→ **YOUR ASSIGNMENT**: Each line of the records needs to be written out exactly, with any image left out.
****************************************
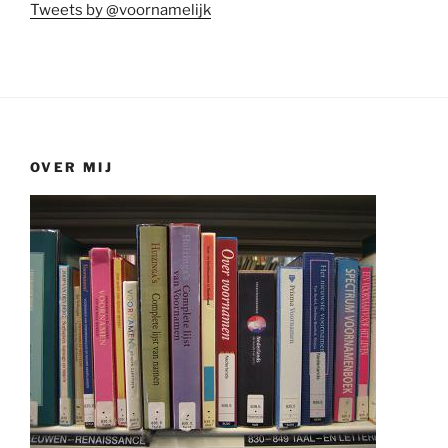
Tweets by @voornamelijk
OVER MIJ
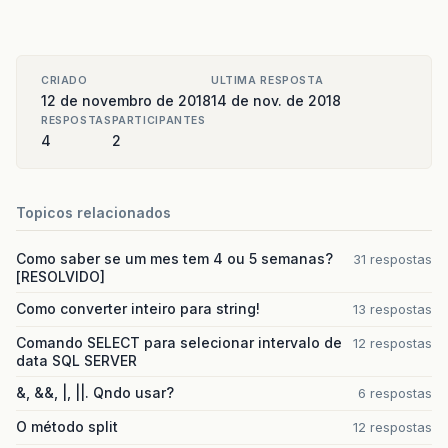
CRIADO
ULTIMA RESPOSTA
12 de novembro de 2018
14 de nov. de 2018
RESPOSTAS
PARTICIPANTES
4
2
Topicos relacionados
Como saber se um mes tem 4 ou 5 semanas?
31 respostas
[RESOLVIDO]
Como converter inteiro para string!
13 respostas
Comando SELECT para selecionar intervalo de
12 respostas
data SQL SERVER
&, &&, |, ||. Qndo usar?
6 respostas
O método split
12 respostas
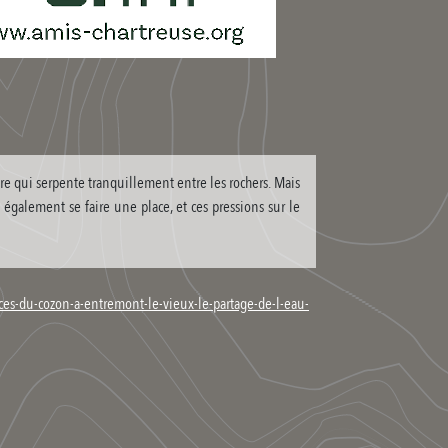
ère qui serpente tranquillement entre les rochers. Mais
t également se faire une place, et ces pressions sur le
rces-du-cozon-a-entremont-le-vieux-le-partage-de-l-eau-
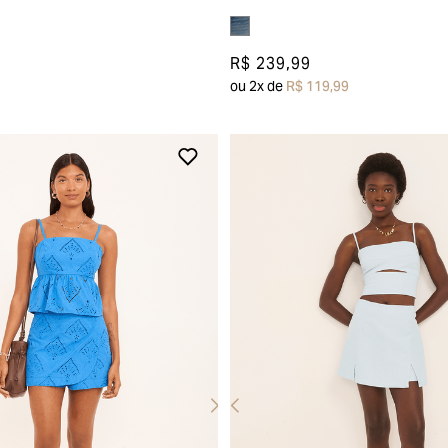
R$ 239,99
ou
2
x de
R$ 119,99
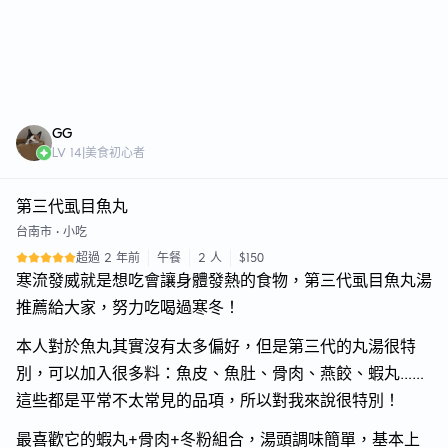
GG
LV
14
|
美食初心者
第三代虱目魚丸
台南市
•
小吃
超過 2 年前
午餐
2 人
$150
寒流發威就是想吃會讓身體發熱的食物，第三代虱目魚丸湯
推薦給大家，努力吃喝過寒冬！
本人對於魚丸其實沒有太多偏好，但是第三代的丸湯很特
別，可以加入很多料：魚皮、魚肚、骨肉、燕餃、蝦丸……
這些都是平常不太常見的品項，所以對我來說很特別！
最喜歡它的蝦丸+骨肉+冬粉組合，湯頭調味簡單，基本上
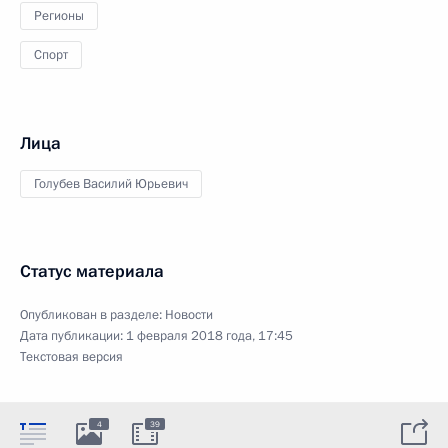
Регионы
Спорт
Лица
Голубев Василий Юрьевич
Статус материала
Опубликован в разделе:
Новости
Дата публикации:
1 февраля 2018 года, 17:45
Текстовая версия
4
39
****************************************
→ **RESPONSE**:
Tweets by @voornamelijk
OVER MIJ
CRIADO
ULTIMA RESPOSTA
12 de novembro de 2018
14 de nov. de 2018
RESPOSTAS
PARTICIPANTES
4
2
Topicos relacionados
Como saber se um mes tem 4 ou 5 semanas?
31 respostas
[RESOLVIDO]
Como converter inteiro para string!
13 respostas
Comando SELECT para selecionar intervalo de
12 respostas
data SQL SERVER
&, &&, |, ||. Qndo usar?
6 respostas
O método split
12 respostas
ère qui serpente tranquillement entre les rochers. Mais
t également se faire une place, et ces pressions sur le
rces-du-cozon-a-entremont-le-vieux-le-partage-de-l-eau-
R$ 239,99
ou
2
x de
R$ 119,99
GG
LV
14
|
美食初心者
第三代虱目魚丸
台南市
•
小吃
超過 2 年前
午餐
2 人
$150
寒流發威就是想吃會讓身體發熱的食物，第三代虱目魚丸湯
推薦給大家，努力吃喝過寒冬！
本人對於魚丸其實沒有太多偏好，但是第三代的丸湯很特
別，可以加入很多料：魚皮、魚肚、骨肉、燕餃、蝦丸……
這些都是平常不太常見的品項，所以對我來說很特別！
最喜歡它的蝦丸+骨肉+冬粉組合，湯頭調味簡單，基本上
Регионы
Спорт
Лица
Голубев Василий Юрьевич
Статус материала
Опубликован в разделе:
Новости
Дата публикации:
1 февраля 2018 года, 17:45
Текстовая версия
4
39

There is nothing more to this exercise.